Molecular Microbiology | 2005
Agathe Subtil; Cédric Delevoye; María-Eugenia Balañá; Laurence Tastevin; Stéphanie Perrinet; Alice Dautry-Varsat
Chlamydiae are strict intracellular parasites that induce their internalization upon contact with the host cell and grow inside an intracellular compartment called an inclusion. They possess a type III secretion (TTS) apparatus, which allows for the translocation of specific proteins in the host cell cytosol.
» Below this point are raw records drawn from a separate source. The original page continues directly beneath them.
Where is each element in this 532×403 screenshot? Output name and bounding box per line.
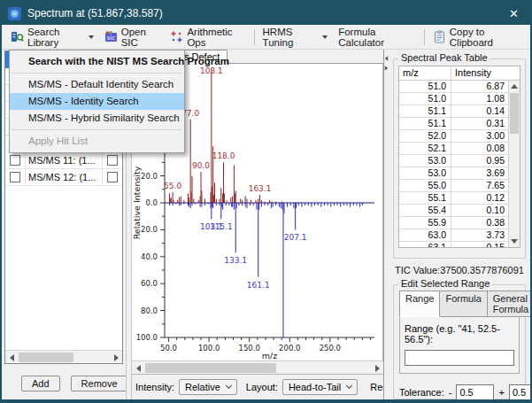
search-library-icon [11, 30, 24, 43]
spectrum-item-label: MS/MS 12: (1... [26, 172, 102, 182]
tab-formula[interactable]: Formula [440, 291, 487, 317]
peak-table[interactable]: m/z Intensity 51.06.8751.01.0851.10.1451… [398, 66, 520, 248]
mz-cell: 51.0 [399, 93, 451, 105]
edit-selected-range-group: Edit Selected Range RangeFormulaGeneral … [393, 284, 526, 399]
peak-label: 163.1 [249, 184, 272, 193]
layout-select[interactable]: Head-to-Tail [282, 379, 358, 395]
hrms-tuning-button[interactable]: HRMS Tuning [258, 24, 334, 50]
toolbar: Search Library sic Open SIC Arithmetic O… [2, 25, 530, 50]
right-panel: Spectral Peak Table m/z Intensity 51.06.… [389, 50, 530, 399]
table-row[interactable]: 51.10.31 [399, 118, 508, 130]
scroll-left-icon[interactable] [5, 351, 18, 364]
table-row[interactable]: 55.07.65 [399, 180, 508, 192]
reset-zoom-button[interactable]: Reset Zoom [366, 380, 383, 394]
spectrum-list-item[interactable]: MS/MS 11: (1... [5, 152, 122, 169]
column-header-intensity[interactable]: Intensity [451, 66, 508, 80]
tolerance-row: Tolerance: - + [399, 384, 520, 400]
close-icon[interactable]: ✕ [504, 7, 524, 20]
mz-cell: 55.9 [399, 217, 451, 229]
unchecked-checkbox[interactable] [10, 155, 20, 166]
peak-label: 115.1 [210, 222, 233, 231]
svg-text:50.0: 50.0 [160, 344, 177, 353]
menu-item[interactable]: MS/MS - Default Identity Search [10, 76, 184, 93]
open-sic-icon: sic [104, 30, 118, 43]
tab-range[interactable]: Range [399, 291, 440, 317]
minus-sign: - [449, 387, 452, 398]
menu-item[interactable]: MS/MS - Identity Search [10, 93, 184, 110]
svg-text:20.0: 20.0 [141, 172, 158, 181]
mz-cell: 63.0 [399, 229, 451, 241]
peak-label: 161.1 [247, 281, 270, 290]
intensity-cell: 0.31 [451, 118, 508, 129]
table-vertical-scrollbar[interactable] [508, 81, 520, 247]
arithmetic-ops-button[interactable]: Arithmetic Ops [165, 24, 251, 50]
toolbar-separator [424, 29, 425, 45]
intensity-select[interactable]: Relative [179, 379, 237, 395]
tab-general-formula[interactable]: General Formula [488, 291, 532, 317]
peak-label: 55.0 [164, 182, 181, 190]
peak-table-body: 51.06.8751.01.0851.10.1451.10.3152.03.00… [399, 81, 508, 247]
edit-range-title: Edit Selected Range [398, 278, 492, 289]
table-row[interactable]: 63.10.15 [399, 242, 508, 247]
remove-spectrum-button[interactable]: Remove [71, 376, 128, 391]
scrollbar-thumb[interactable] [510, 93, 519, 134]
unchecked-checkbox[interactable] [107, 155, 118, 166]
table-row[interactable]: 55.90.38 [399, 217, 508, 229]
intensity-cell: 3.00 [451, 130, 508, 142]
menu-item[interactable]: Search with the NIST MS Search Program [10, 53, 184, 70]
table-row[interactable]: 55.40.10 [399, 205, 508, 217]
table-row[interactable]: 55.10.12 [399, 192, 508, 205]
table-row[interactable]: 52.10.08 [399, 143, 508, 155]
table-row[interactable]: 63.03.73 [399, 229, 508, 242]
menu-item[interactable]: MS/MS - Hybrid Similarity Search [10, 110, 184, 127]
scroll-right-icon[interactable] [371, 361, 383, 375]
tolerance-minus-input[interactable] [456, 384, 494, 400]
chevron-down-icon [346, 383, 352, 389]
peak-table-title: Spectral Peak Table [398, 52, 490, 63]
table-row[interactable]: 53.03.69 [399, 167, 508, 180]
list-horizontal-scrollbar[interactable] [5, 350, 122, 363]
intensity-cell: 3.69 [451, 167, 508, 179]
open-sic-button[interactable]: sic Open SIC [99, 24, 166, 50]
range-input[interactable] [405, 350, 514, 366]
table-row[interactable]: 51.01.08 [399, 93, 508, 105]
intensity-cell: 0.08 [451, 143, 508, 154]
column-header-mz[interactable]: m/z [399, 66, 451, 80]
peak-label: 90.0 [192, 161, 210, 170]
intensity-cell: 6.87 [451, 81, 508, 92]
open-sic-label: Open SIC [121, 27, 160, 48]
scrollbar-thumb[interactable] [19, 353, 73, 362]
scroll-left-icon[interactable] [132, 361, 144, 375]
plot-horizontal-scrollbar[interactable] [132, 360, 383, 374]
intensity-value: Relative [185, 382, 220, 392]
unchecked-checkbox[interactable] [107, 172, 118, 182]
table-row[interactable]: 53.00.95 [399, 155, 508, 167]
mz-cell: 51.0 [399, 81, 451, 92]
scroll-up-icon[interactable] [509, 81, 520, 92]
chevron-down-icon [226, 383, 232, 389]
copy-to-clipboard-button[interactable]: Copy to Clipboard [428, 24, 527, 50]
intensity-cell: 0.38 [451, 217, 508, 229]
spectrum-list-item[interactable]: MS/MS 12: (1... [5, 169, 122, 186]
search-library-button[interactable]: Search Library [5, 24, 99, 50]
tolerance-plus-input[interactable] [509, 384, 532, 400]
add-spectrum-button[interactable]: Add [21, 376, 60, 391]
table-row[interactable]: 51.06.87 [399, 81, 508, 93]
table-row[interactable]: 51.10.14 [399, 105, 508, 118]
mz-cell: 51.1 [399, 118, 451, 129]
svg-text:40.0: 40.0 [141, 252, 158, 261]
formula-calculator-button[interactable]: Formula Calculator [333, 24, 421, 50]
scroll-down-icon[interactable] [509, 236, 520, 247]
title-bar[interactable]: Spectrum at (51.867,38.587) ✕ [2, 2, 530, 25]
svg-text:150.0: 150.0 [239, 344, 260, 353]
app-icon [8, 7, 21, 20]
svg-text:sic: sic [106, 35, 115, 42]
mz-cell: 52.1 [399, 143, 451, 154]
unchecked-checkbox[interactable] [10, 172, 20, 182]
scrollbar-thumb[interactable] [145, 363, 276, 373]
table-row[interactable]: 52.03.00 [399, 130, 508, 143]
tolerance-label: Tolerance: [399, 387, 444, 398]
spectral-peak-table-group: Spectral Peak Table m/z Intensity 51.06.… [393, 58, 526, 259]
scroll-right-icon[interactable] [110, 351, 122, 364]
peak-label: 118.0 [212, 151, 235, 160]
In particular, chlamydial proteins of the Inc family are secreted to the inclusion membrane by a TTS mechanism; other TTS substrates are mostly unknown. Using a secretion assay based on the recognition of TTS signals in Shigella flexneri, we searched for TTS signals in the proteins of unknown function, conserved between three different chlamydial species, Chlamydia pneumoniae, C. trachomatis and C. caviae. We identified 24 new candidate proteins which did not belong to the Inc family. Four of these proteins were also secreted as full‐length proteins by a TTS mechanism in S. flexneri, indicating that their translocation does not require other chlamydial proteins. One of these proteins was detected in the cytosol of infected cells using specific antibodies, directly demonstrating that it is translocated in the host cell during bacterial proliferation. More generally, this work represents the first directed search for TTS effectors not based on genetic information or sequence similarity. It reveals the abundance of proteins secreted in the host cell by chlamydiae.